Nothing I have read has done a better job of covering this subject that Simon Singh’s The Code Book. Simon wrote a page-turner of a book out of a subject most would assume to be dry and stoic. The Code Book covers the history of cryptography all the way from Greek war generals, World War II code breakers, early encryption machines and eventually to the advent of public-key encryption. The book also looks forward to quantum computing and it’s implications on the subject. Although published in 1999, the book remains extremely relevant. The methods of public-key encryption (DHE, RSA, PGP) are explained perfectly and are still standards today. The only time the book shows it’s age is the lack of a mention of Elliptic Curve Cryptography which was proposed in 1985 but is just now gaining popularity as an alternative approach to public-key cryptography.
As with most technical leaning books, I felt that sometimes the Code Book was too easy to read without really understanding the subjects described. Indeed, Simon does such a good job of portraying the human aspect of cryptography that often I just wanted to know what would happen next to whichever mathematician/social dissident/treasure hunter was currently the subject. So I decided to slow myself down.
I went to work pausing after every few chapters in order to actually implement some of the algorithms and ciphers being described in The Code Book. The result is this small website where I placed them for anyone who is interested. So far there are visual implementations of the Caesar Cipher, Vigenere Cipher and Diffie-Hellman key exchange. There is also a tool to perform frequency analysis on two texts and compare the results.

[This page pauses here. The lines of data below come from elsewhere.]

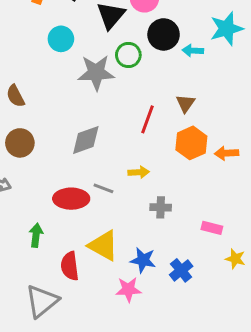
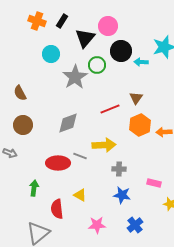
gray star: (96, 73) -> (75, 77), turned -30
red line: (147, 119) -> (110, 109), turned 48
yellow arrow: (139, 172) -> (104, 145), size x1.6
yellow triangle: (103, 246) -> (80, 195), size x0.6
blue star: (143, 260) -> (122, 195), moved
blue cross: (181, 270) -> (135, 225), moved

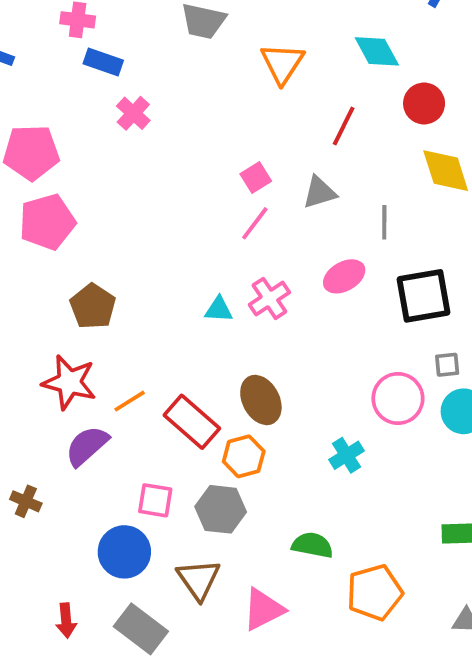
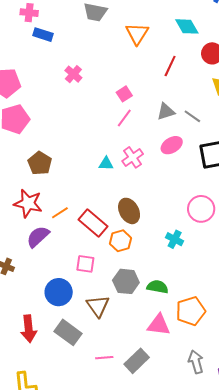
pink cross: (133, 113) -> (73, 74), moved
gray triangle: (319, 192) -> (166, 112), moved
gray line: (384, 222) -> (192, 116), turned -54
cyan cross: (346, 455) -> (175, 239), turned -30
pink square: (155, 500) -> (85, 264), moved
gray hexagon: (221, 509) -> (126, 281), moved
pink triangle: (263, 609) -> (159, 325), moved, turned 35
red arrow: (66, 621) -> (29, 329), size x1.5

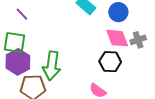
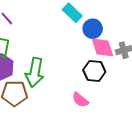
blue circle: (118, 12) -> (93, 29), moved

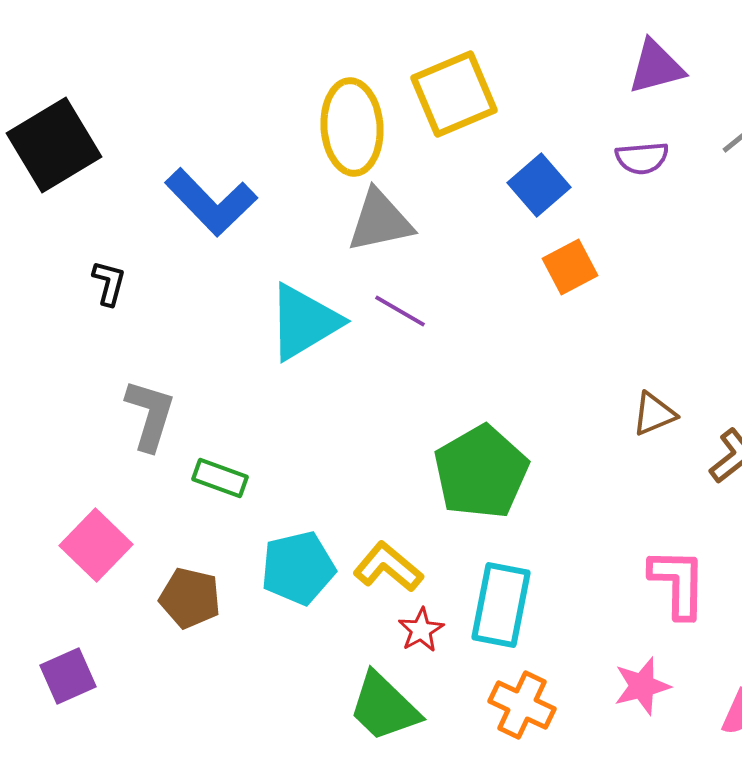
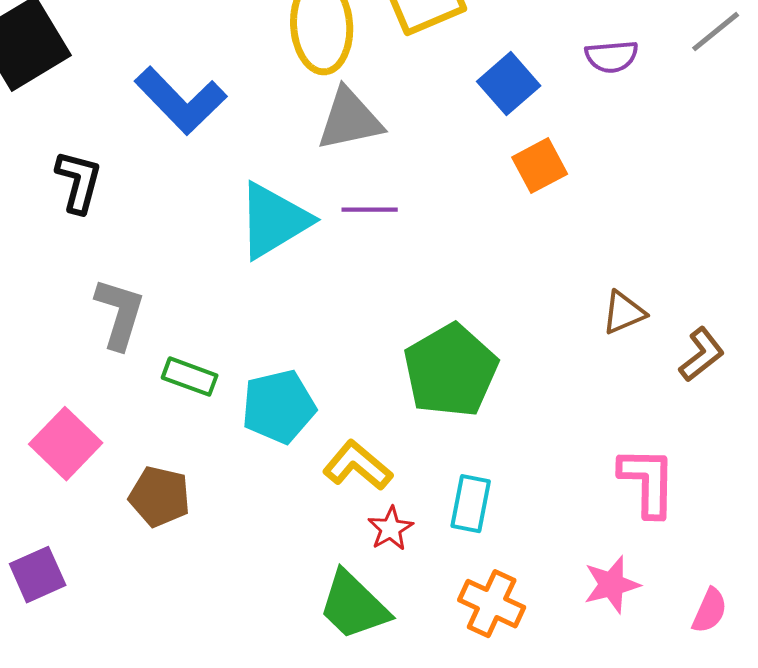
black L-shape: (109, 283) -> (79, 182), size x1.4
purple line: (400, 311) -> (370, 210), turned -30
cyan pentagon: (298, 568) -> (279, 407), moved
cyan rectangle: (501, 605) -> (471, 504), size x0.7

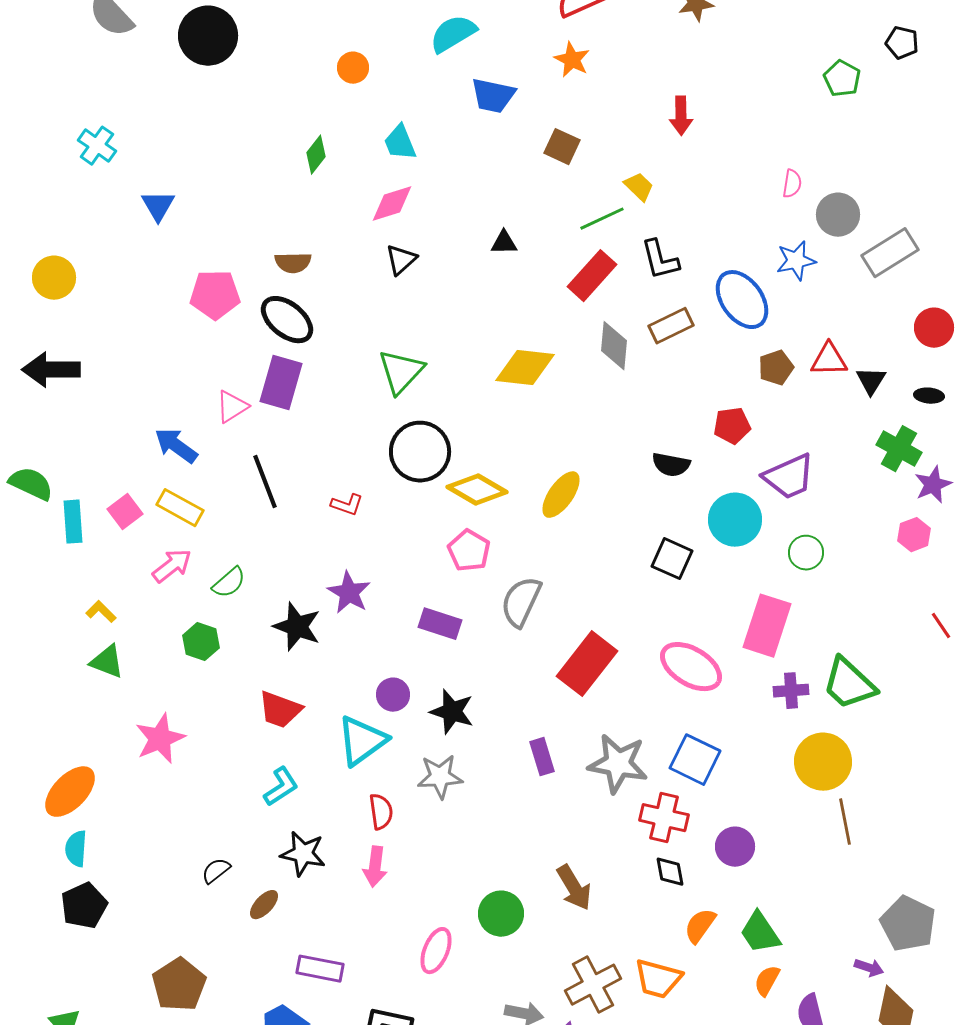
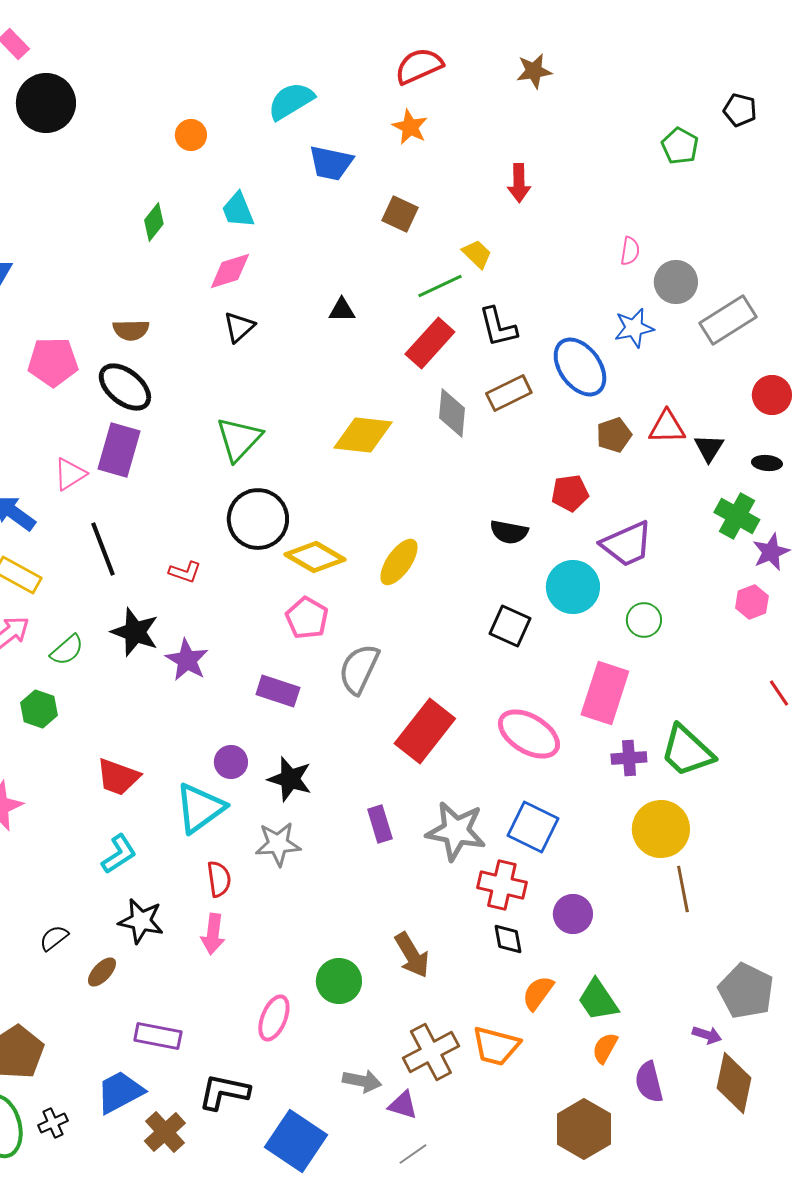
black star: (297, 627) -> (135, 632), moved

Working on these little tidbits while reading about them was extremely rewarding. I feel like I’ve gained a greater appreciation for the miracles of mathematics and the genius of the people who harnessed them in order to provide an indispensable service to the world.
I’ve finished the book now, but I plan on writing more implementations. Possibly RSA? A version of Diffie-Hellman using elliptic curve cryptography? We’ll see.
The code for the page is available on Github.